Exercise objective. Could the data below please be reproduced word for word, without the pictures?

Dataset excerpts.
[Start of Attachment]
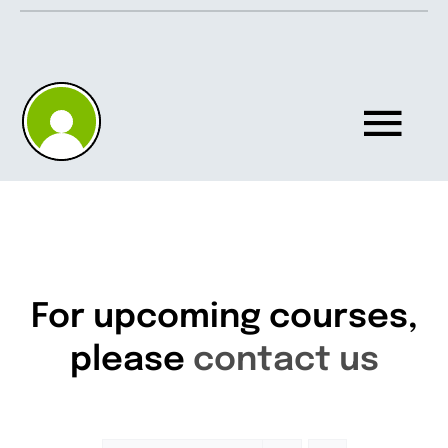
Skip
to
content
Tog
Nav
Home
About
For upcoming courses,
please
contact us
Knowledgebase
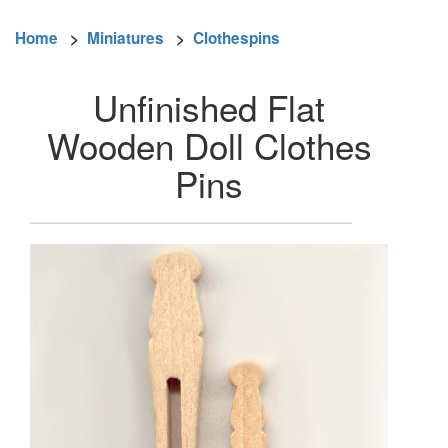
Home
>
Miniatures
>
Clothespins
Unfinished Flat
Wooden Doll Clothes
Pins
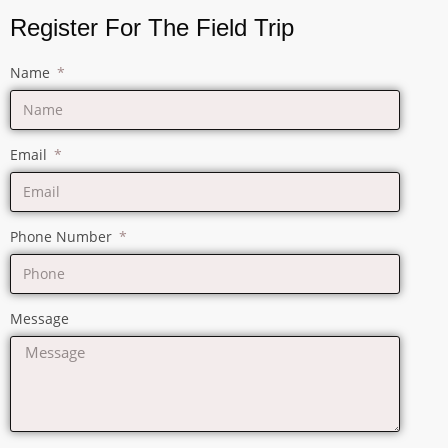
Register For The Field Trip
Name
Email
Phone Number
Message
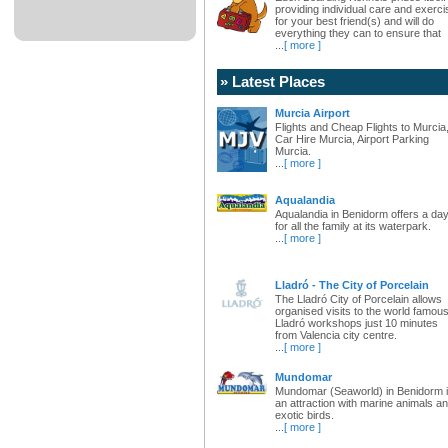
providing individual care and exerci
for your best friend(s) and will do
everything they can to ensure that
...
[ more ]
» Latest Places
Murcia Airport
Flights and Cheap Flights to Murcia
Car Hire Murcia, Airport Parking
Murcia.
...
[ more ]
Aqualandia
Aqualandia in Benidorm offers a da
for all the family at its waterpark.
...
[ more ]
Lladró - The City of Porcelain
The Lladró City of Porcelain allows
organised visits to the world famou
Lladró workshops just 10 minutes
from Valencia city centre.
...
[ more ]
Mundomar
Mundomar (Seaworld) in Benidorm 
an attraction with marine animals a
exotic birds.
...
[ more ]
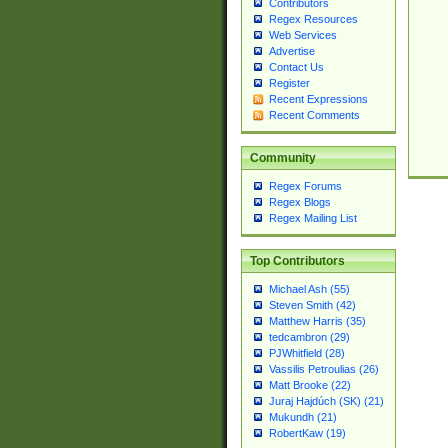
Contributors
Regex Resources
Web Services
Advertise
Contact Us
Register
Recent Expressions
Recent Comments
Community
Regex Forums
Regex Blogs
Regex Mailing List
Top Contributors
Michael Ash (55)
Steven Smith (42)
Matthew Harris (35)
tedcambron (29)
PJWhitfield (28)
Vassilis Petroulias (26)
Matt Brooke (22)
Juraj Hajdúch (SK) (21)
Mukundh (21)
RobertKaw (19)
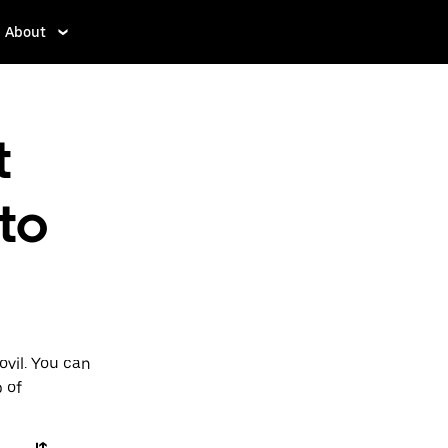
About
t
to
ovil. You can
p of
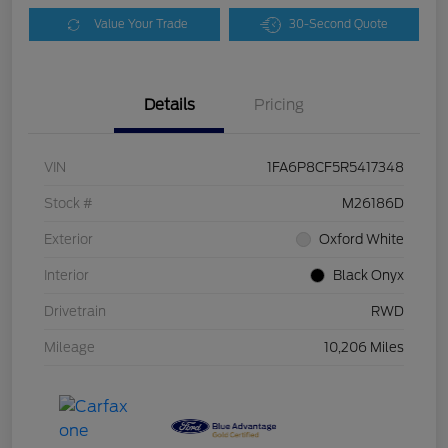
Value Your Trade
30-Second Quote
Details
Pricing
VIN
1FA6P8CF5R5417348
Stock #
M26186D
Exterior
Oxford White
Interior
Black Onyx
Drivetrain
RWD
Mileage
10,206 Miles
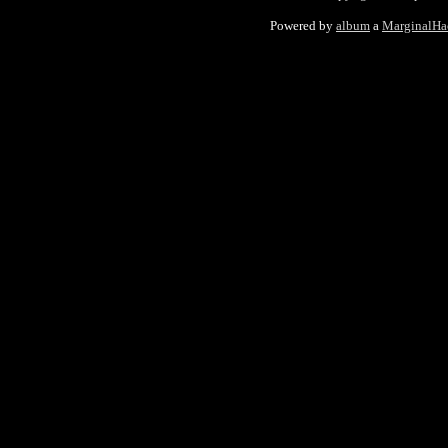
Powered by
album
a
MarginalHa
[End of Attachment]
Solution for this task.
Skip
to
content
Tog
Nav
Home
About
For upcoming courses,
please
contact us
Knowledgebase
Home
>
Miniatures
>
Clothespins
Unfinished Flat
Wooden Doll Clothes
Pins
Register For The Field Trip
Name
Email
Phone Number
Message
providing individual care and exerci
for your best friend(s) and will do
everything they can to ensure that
...
[ more ]
» Latest Places
Murcia Airport
Flights and Cheap Flights to Murcia
Car Hire Murcia, Airport Parking
Murcia.
...
[ more ]
Aqualandia
Aqualandia in Benidorm offers a da
for all the family at its waterpark.
...
[ more ]
Lladró - The City of Porcelain
The Lladró City of Porcelain allows
organised visits to the world famou
Lladró workshops just 10 minutes
from Valencia city centre.
...
[ more ]
Mundomar
Mundomar (Seaworld) in Benidorm 
an attraction with marine animals a
exotic birds.
...
[ more ]
Contributors
Regex Resources
Web Services
Advertise
Contact Us
Register
Recent Expressions
Recent Comments
Community
Regex Forums
Regex Blogs
Regex Mailing List
Top Contributors
Michael Ash (55)
Steven Smith (42)
Matthew Harris (35)
tedcambron (29)
PJWhitfield (28)
Vassilis Petroulias (26)
Matt Brooke (22)
Juraj Hajdúch (SK) (21)
Mukundh (21)
RobertKaw (19)
About
t
to
ovil. You can
p of
Value Your Trade
30-Second Quote
Details
Pricing
VIN
1FA6P8CF5R5417348
Stock #
M26186D
Exterior
Oxford White
Interior
Black Onyx
Drivetrain
RWD
Mileage
10,206 Miles
Powered by
album
a
MarginalHa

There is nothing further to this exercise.